Mercedes-Benz G-Class lineup
Originally, development of the G-wagen began in 1972 under a joint venture between Daimler-Benz and Steyr-Daimler-Puch. Design and development took place in the Austrian city of Graz, and in '75 the decision was made to launch the vehicle and build it in Graz. To date, the G is assembled in Graz, largely by hand even in this day of roboticized mass production. This makes it a rarity, a very expensive purchase, and a stalwart rig that will likely last the lifetime of its owner.
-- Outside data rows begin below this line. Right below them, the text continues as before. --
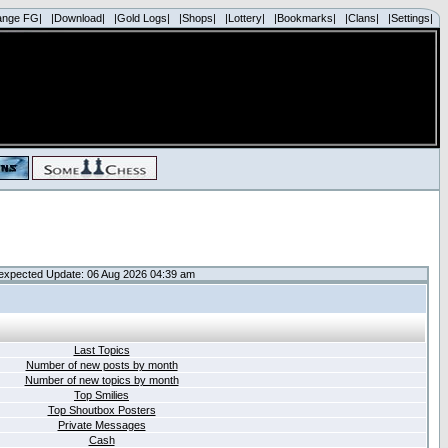
ange FG|
|Download|
|Gold Logs|
|Shops|
|Lottery|
|Bookmarks|
|Clans|
|Settings|
expected Update: 06 Aug 2026 04:39 am
Last Topics
Number of new posts by month
Number of new topics by month
Top Smilies
Top Shoutbox Posters
Private Messages
Cash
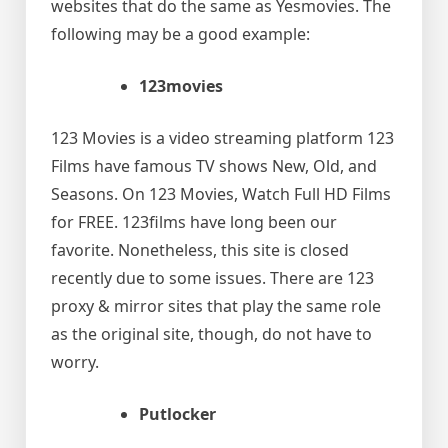
websites that do the same as Yesmovies. The
following may be a good example:
123movies
123 Movies is a video streaming platform 123
Films have famous TV shows New, Old, and
Seasons. On 123 Movies, Watch Full HD Films
for FREE. 123films have long been our
favorite. Nonetheless, this site is closed
recently due to some issues. There are 123
proxy & mirror sites that play the same role
as the original site, though, do not have to
worry.
Putlocker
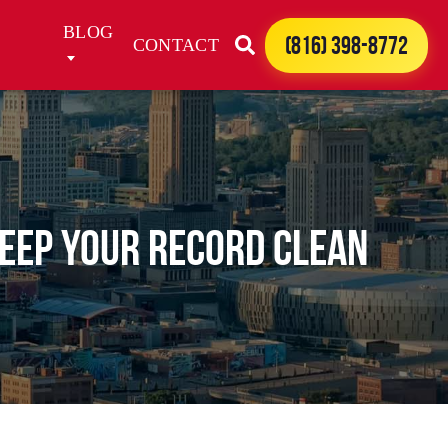
BLOG
(816) 398-8772
CONTACT
Keep Your Record Clean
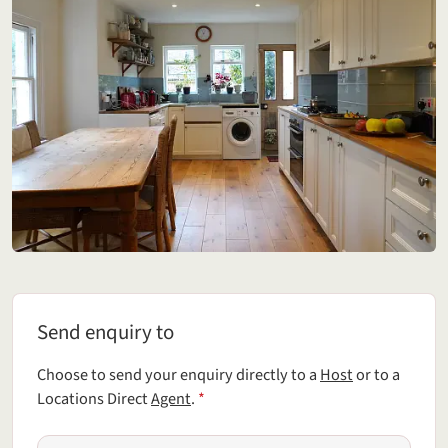
Send enquiry to
Send enquiry to
Choose to send your enquiry directly to a
Host
or to a
(required field)
Locations Direct
Agent
.
*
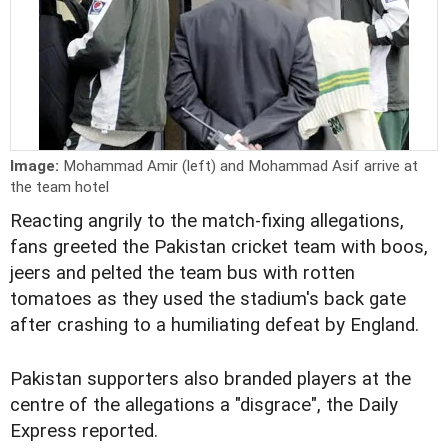
Image:
Mohammad Amir (left) and Mohammad Asif arrive at
the team hotel
Reacting angrily to the match-fixing allegations,
fans greeted the Pakistan cricket team with boos,
jeers and pelted the team bus with rotten
tomatoes as they used the stadium's back gate
after crashing to a humiliating defeat by England.
Pakistan supporters also branded players at the
centre of the allegations a "disgrace", the Daily
Express reported.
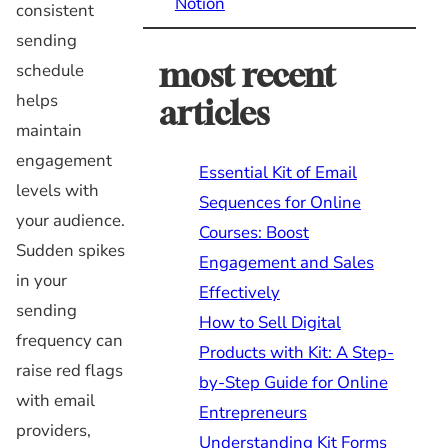
Notion
consistent
sending
most recent
schedule
helps
articles
maintain
engagement
Essential Kit of Email
levels with
Sequences for Online
your audience.
Courses: Boost
Sudden spikes
Engagement and Sales
in your
Effectively
sending
How to Sell Digital
frequency can
Products with Kit: A Step-
raise red flags
by-Step Guide for Online
with email
Entrepreneurs
providers,
Understanding Kit Forms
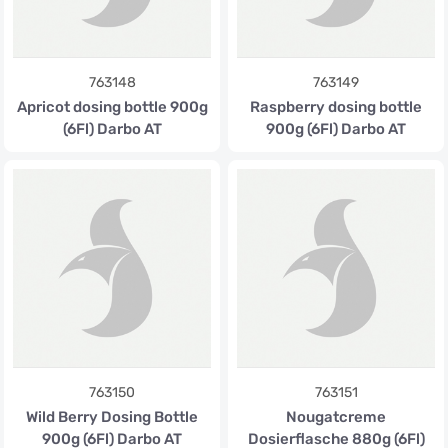
763148
763149
Apricot dosing bottle 900g
Raspberry dosing bottle
(6Fl) Darbo AT
900g (6Fl) Darbo AT
763150
763151
Wild Berry Dosing Bottle
Nougatcreme
900g (6Fl) Darbo AT
Dosierflasche 880g (6Fl)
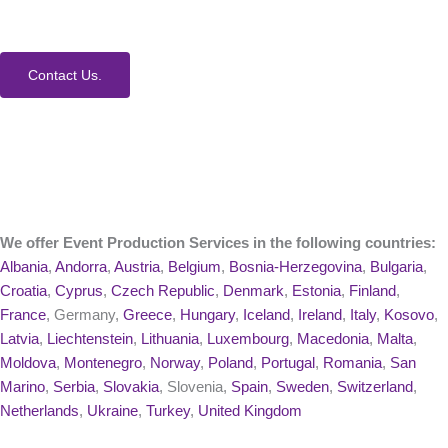
process and Event Production Services.
Contact Us.
We offer Event Production Services in the following countries:
Albania
,
Andorra
,
Austria
,
Belgium
,
Bosnia-Herzegovina
,
Bulgaria
,
Croatia
,
Cyprus
,
Czech Republic
,
Denmark
,
Estonia
,
Finland
,
France
, Germany,
Greece
,
Hungary
,
Iceland
,
Ireland
,
Italy
,
Kosovo
,
Latvia
,
Liechtenstein
,
Lithuania
,
Luxembourg
,
Macedonia
,
Malta
,
Moldova
,
Montenegro
,
Norway
,
Poland
,
Portugal
,
Romania
,
San
Marino
,
Serbia
,
Slovakia
, Slovenia,
Spain
,
Sweden
,
Switzerland
,
Netherlands
,
Ukraine
,
Turkey
,
United Kingdom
But the G has progressed far beyond the humble original which lacked air-conditioning, an automatic transmission, and was powered in base models by a lowly 72-hp engine. Interior accoutrements, instrument panels, and infotainment features including a nav system have been modernized through the years, as have safety features. A torquey diesel can be had (though not for U.S. duty), and engine options are topped off by the mighty 5.5-liter supercharged AMG V-8 that seethes with 507 hp and roars a delicious tune out of quad exhaust pipes, two on each side just ahead of the rear wheels.
Mercedes-Benz G-Class police vehicle
Around the world, the remarkably versatile G-wagen platform does duty: a luxury boulevardier with bling, bass, and bravado on the streets of Beverly Hills; an ambulance for the Norwegian Army; a firefighting vehicle in Serbia that patrols the Ground Safety Zone on administrative line with Serbia; a reconnaisance vehicle in Afghanistan for the U.S. Marine Corps. A convertible short-wheelbase G-class was even converted for use by the Vatican as a Pope-mobile.
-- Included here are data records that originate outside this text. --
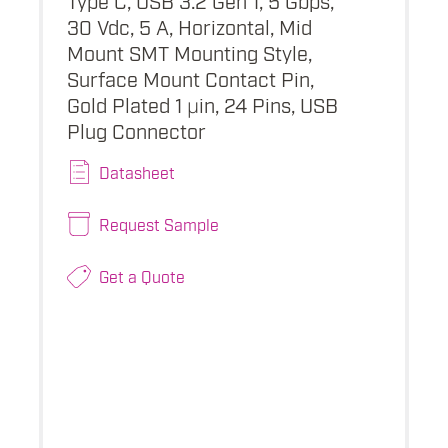
30 Vdc, 5 A, Horizontal, Mid
Mount SMT Mounting Style,
Surface Mount Contact Pin,
Gold Plated 1 µin, 24 Pins, USB
Plug Connector
Datasheet
Request Sample
Get a Quote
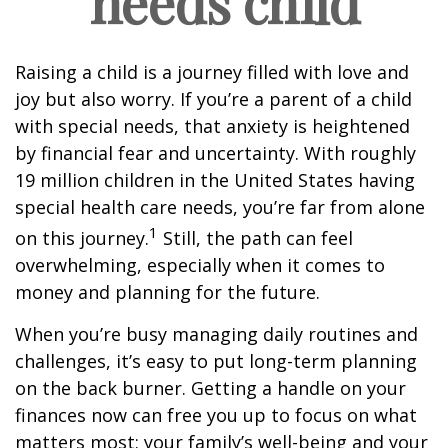
needs child
Raising a child is a journey filled with love and
joy but also worry. If you’re a parent of a child
with special needs, that anxiety is heightened
by financial fear and uncertainty. With roughly
19 million children in the United States having
special health care needs, you’re far from alone
1
on this journey.
Still, the path can feel
overwhelming, especially when it comes to
money and planning for the future.
When you’re busy managing daily routines and
challenges, it’s easy to put long-term planning
on the back burner. Getting a handle on your
finances now can free you up to focus on what
matters most: your family’s well-being and your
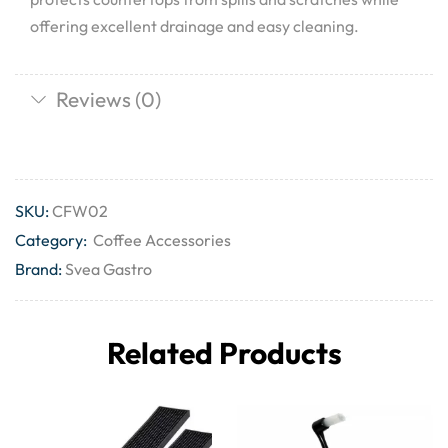
offering excellent drainage and easy cleaning.
Reviews (0)
SKU:
CFW02
Category:
Coffee Accessories
Brand:
Svea Gastro
Related Products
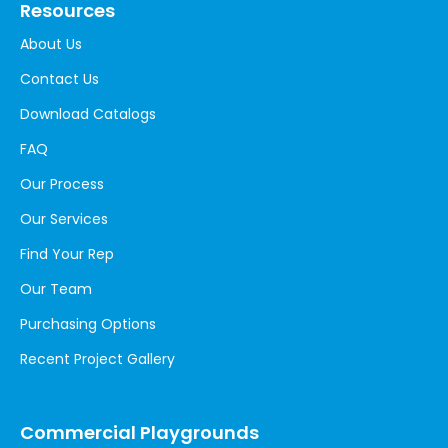
Resources
About Us
Contact Us
Download Catalogs
FAQ
Our Process
Our Services
Find Your Rep
Our Team
Purchasing Options
Recent Project Gallery
Commercial Playgrounds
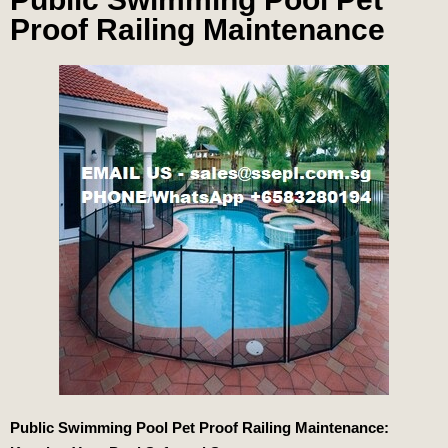
Proof Railing Maintenance
Public Swimming Pool Pet Proof Railing Maintenance:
Years ago I clambered into the upright helm of of G500, departed Los Angeles, and drove straight to Death Valley. Initially annoyed that I would be driving what looked like an unwieldy, massive beast, I soon warmed to its tank-like solidity, surprising on-road comfort, effortless V-8 thrust, and easy 100+ mph cruising on deserted desert highways (I had no option but to keep up with my speed-crazed automotive journalist superiors lest I risk relentless teasing and harassment).
Mercedes-Benz G-Class suspension articulation
In the desert, I was awed by its unstoppable nature. Permanent all-wheel drive, an electronically controlled 4ETS traction system, ESP, a dedicated low-range set of gearing, plus three driver-selectable differential locks made the G500 the mountain goat of our SUV caravan. With gradeability of up to 80 percent, directional stability on lateral slopes of up to 54 percent, 8.27 inches of ground clearance, a 36-degree angle of approach and a 27-degree angle of departure, even our most intrepid off-roaders didn't have the guts to push this rig to its limits.
Mercedes-Benz G55 AMG
I am a dedicated diesel fan, a supporter of uber-high mpg cars like VW's 70-mpg plus diesel Lupo, and I'm glad to see vehicles like Chevrolet's E-REV 2011 Volt and Ford's new series of EcoBoost engines taking automotive fuel efficiency to new heights. But I confess a burning desire to park a black on black G55 AMG in my driveway someday. I'd laugh maniacally while blasting past eerily silent electric vehicles, the basso profundo from the side-exit quad pipes rattling windows and nerves. Yeah, we only gave this hulk a 7.4 out of 10 in our review, but automotive lust often flies in the face of reason. Alas, by the time (if ever) I'm able to finance a G55, such gross consumption will probably be illegal in the U.S.